Work task >> From the material below, give the number of lines that hold the string "each" and nothing further.

Data provided >>
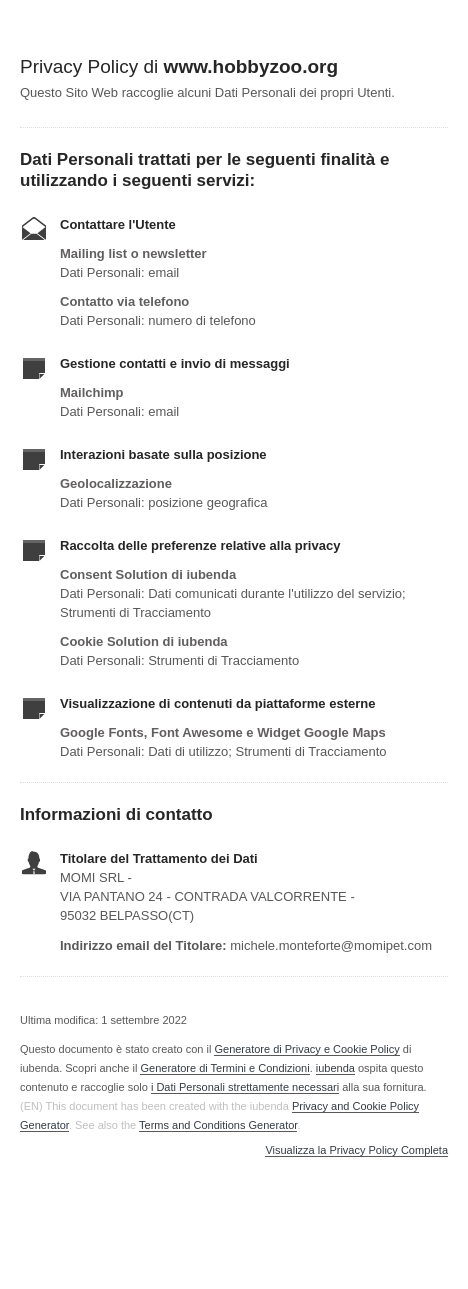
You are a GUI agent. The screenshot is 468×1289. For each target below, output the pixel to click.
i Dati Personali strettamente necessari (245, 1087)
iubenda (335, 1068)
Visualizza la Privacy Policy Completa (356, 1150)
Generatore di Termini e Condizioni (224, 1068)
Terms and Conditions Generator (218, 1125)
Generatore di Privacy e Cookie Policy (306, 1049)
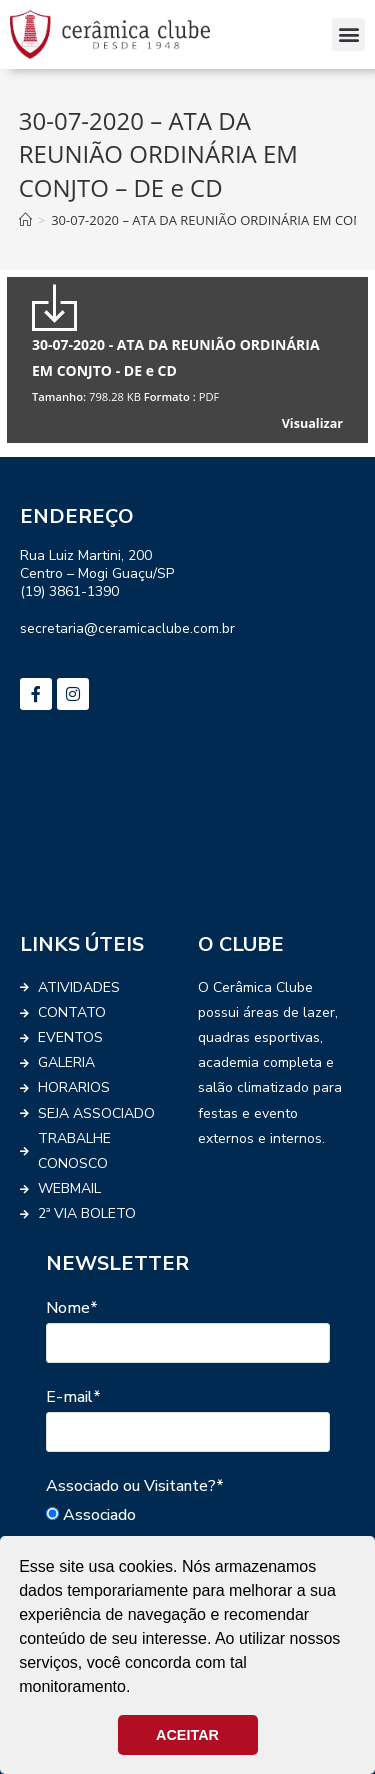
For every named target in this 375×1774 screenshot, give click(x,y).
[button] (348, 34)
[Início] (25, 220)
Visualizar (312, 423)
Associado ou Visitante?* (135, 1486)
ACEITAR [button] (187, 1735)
==
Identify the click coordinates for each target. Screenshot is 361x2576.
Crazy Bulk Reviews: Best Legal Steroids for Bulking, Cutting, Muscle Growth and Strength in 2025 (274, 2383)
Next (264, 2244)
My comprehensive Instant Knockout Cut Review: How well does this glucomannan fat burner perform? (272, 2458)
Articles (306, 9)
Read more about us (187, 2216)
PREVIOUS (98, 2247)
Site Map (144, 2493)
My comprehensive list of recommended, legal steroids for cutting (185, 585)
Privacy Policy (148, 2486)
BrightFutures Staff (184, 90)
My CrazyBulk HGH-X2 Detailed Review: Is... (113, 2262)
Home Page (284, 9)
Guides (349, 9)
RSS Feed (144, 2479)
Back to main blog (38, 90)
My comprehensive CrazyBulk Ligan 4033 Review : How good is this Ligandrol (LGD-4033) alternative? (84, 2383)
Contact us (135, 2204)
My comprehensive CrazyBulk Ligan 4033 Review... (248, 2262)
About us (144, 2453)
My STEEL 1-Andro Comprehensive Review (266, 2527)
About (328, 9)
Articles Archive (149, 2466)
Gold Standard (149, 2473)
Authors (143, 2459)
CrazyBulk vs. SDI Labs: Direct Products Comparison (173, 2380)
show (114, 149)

Problem solution >> 2